Nearly every field of science has a community code (or several) that satisfies a large percentage of the discipline's scientific needs. Great minds--and thousands of hours of PhD and post-doc labor--have gone into the creation of these codes. However, as new technologies emerge that are capable of delivering millions of times the power as previous systems, it is often necessary to rethink and rewrite these community codes, which is no small feat.

What to do about community codes has been an open question in the scientific computing community for many years. The problem is described in the final report of the National Science Foundation's Task Force on Software for Science and Engineering published in March 2011.

"All software must evolve to keep up with changes in systems, usage, and to include new algorithms and techniques," the authors wrote. "The scientific community has an interest in ensuring that the software it needs will continue to be available, efficient, and employ state-of-the-art technology."

Several sessions addressed this issue at the TeraGrid '11 conference in Salt Lake City, pointing to successful examples of community, and community code, development. These talks represented technologies or methods that interact with high-performance computing hardware and software at very different levels of the architecture; nonetheless, they represent possible paths for other scientific computing communities to follow.

Open Source Astrophysics

Brian O'Shea, assistant professor of physics and astronomy at Michigan State University, began his talk with a question: How do you transform a closed scientific computing code into a community code that can address the needs and harness the skills of a wide variety of researchers?

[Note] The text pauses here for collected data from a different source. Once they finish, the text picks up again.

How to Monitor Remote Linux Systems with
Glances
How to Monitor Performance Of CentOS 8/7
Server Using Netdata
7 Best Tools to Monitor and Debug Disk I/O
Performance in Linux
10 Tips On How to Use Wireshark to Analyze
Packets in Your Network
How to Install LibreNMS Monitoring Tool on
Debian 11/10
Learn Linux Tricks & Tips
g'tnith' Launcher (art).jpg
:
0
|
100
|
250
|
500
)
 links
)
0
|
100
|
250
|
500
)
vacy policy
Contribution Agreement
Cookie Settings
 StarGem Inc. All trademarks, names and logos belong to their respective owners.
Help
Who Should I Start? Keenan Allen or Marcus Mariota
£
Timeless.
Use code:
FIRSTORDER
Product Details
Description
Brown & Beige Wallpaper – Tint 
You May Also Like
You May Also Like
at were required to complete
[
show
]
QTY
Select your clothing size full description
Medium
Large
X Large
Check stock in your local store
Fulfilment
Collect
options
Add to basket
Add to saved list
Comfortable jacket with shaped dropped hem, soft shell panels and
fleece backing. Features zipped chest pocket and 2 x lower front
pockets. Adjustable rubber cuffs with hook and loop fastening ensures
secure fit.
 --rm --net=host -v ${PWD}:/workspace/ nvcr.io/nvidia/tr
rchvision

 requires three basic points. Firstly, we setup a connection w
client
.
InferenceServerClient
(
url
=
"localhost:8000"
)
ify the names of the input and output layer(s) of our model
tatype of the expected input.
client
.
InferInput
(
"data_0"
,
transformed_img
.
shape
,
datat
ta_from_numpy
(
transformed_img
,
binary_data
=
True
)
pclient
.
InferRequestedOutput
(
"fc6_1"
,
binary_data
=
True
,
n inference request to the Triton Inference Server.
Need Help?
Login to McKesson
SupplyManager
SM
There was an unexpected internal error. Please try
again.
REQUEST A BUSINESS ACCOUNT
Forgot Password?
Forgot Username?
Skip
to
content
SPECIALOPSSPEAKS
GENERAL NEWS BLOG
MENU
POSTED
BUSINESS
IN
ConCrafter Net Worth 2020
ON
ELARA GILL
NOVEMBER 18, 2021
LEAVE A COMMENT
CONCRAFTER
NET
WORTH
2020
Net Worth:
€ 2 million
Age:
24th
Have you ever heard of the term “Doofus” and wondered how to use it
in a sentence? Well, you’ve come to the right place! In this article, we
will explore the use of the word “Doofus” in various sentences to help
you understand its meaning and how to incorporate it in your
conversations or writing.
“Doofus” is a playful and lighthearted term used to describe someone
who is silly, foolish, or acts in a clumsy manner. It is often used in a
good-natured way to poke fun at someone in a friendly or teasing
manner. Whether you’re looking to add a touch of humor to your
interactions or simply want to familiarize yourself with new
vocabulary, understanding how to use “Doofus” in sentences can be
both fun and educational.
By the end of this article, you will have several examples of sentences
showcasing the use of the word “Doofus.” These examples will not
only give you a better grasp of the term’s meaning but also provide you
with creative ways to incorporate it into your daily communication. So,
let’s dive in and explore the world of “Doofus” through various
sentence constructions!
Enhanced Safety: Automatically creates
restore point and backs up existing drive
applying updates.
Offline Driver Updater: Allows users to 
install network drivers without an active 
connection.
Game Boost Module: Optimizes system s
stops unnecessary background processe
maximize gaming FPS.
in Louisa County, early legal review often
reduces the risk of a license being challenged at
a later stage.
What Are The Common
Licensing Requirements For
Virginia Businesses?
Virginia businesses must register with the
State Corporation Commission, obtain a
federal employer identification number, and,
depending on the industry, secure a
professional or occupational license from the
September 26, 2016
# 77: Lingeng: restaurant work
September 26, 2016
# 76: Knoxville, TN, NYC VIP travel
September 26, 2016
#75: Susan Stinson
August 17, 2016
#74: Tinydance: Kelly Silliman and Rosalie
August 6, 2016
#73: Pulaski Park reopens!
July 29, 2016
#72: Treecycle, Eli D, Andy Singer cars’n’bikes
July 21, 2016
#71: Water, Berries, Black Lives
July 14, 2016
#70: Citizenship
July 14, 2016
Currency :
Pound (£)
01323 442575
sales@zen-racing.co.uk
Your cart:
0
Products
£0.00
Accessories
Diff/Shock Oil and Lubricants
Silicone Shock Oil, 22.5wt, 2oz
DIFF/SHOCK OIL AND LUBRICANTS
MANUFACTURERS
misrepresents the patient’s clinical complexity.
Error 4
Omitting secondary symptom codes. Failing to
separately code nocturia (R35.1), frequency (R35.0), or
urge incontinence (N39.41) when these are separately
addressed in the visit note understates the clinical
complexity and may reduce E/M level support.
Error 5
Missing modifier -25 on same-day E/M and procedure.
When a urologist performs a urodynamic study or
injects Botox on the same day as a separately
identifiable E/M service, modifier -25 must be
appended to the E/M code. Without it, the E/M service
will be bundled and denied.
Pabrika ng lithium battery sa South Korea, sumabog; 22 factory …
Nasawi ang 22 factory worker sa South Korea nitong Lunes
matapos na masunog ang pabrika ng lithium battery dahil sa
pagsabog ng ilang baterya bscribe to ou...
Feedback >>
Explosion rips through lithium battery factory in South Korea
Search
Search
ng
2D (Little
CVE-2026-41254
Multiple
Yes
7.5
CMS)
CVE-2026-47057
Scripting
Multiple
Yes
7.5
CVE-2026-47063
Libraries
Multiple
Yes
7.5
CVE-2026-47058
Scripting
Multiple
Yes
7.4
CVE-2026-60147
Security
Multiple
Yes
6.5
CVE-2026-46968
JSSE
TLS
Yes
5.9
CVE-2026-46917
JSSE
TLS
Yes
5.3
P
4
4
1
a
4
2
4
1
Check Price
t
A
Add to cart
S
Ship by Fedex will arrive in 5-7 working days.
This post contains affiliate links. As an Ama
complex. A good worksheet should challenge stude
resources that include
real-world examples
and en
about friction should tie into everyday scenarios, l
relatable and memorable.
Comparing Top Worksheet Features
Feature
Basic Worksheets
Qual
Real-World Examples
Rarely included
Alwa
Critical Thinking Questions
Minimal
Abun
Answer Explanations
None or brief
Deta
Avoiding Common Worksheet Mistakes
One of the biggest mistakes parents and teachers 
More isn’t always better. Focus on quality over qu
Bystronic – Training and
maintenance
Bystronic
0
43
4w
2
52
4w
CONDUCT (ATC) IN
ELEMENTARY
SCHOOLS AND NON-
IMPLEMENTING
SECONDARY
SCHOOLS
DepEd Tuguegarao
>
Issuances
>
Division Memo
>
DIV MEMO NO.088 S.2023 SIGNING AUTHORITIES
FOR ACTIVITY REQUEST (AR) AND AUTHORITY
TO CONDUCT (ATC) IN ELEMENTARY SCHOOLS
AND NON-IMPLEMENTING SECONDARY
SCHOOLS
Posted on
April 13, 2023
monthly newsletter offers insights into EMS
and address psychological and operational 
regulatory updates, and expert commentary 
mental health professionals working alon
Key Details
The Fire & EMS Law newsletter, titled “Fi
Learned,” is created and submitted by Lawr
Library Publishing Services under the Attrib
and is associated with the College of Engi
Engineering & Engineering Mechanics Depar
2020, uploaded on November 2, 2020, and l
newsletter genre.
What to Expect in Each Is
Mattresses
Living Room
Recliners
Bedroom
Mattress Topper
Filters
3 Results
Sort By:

His talk described the evolution of the astrophysics code Enzo from a black box system that only a few understood or could access to a free-for-all in which divergent strains of the code proliferated, to the current state of controlled chaos in which several dozen developers experiment with and provide input into the code development, spurring rapid advances.

The new development workflow is "transparent to the users and easy to use," O'Shea said. "The result is that we have a very enthusiastic and involved user community. And it's sustainable."  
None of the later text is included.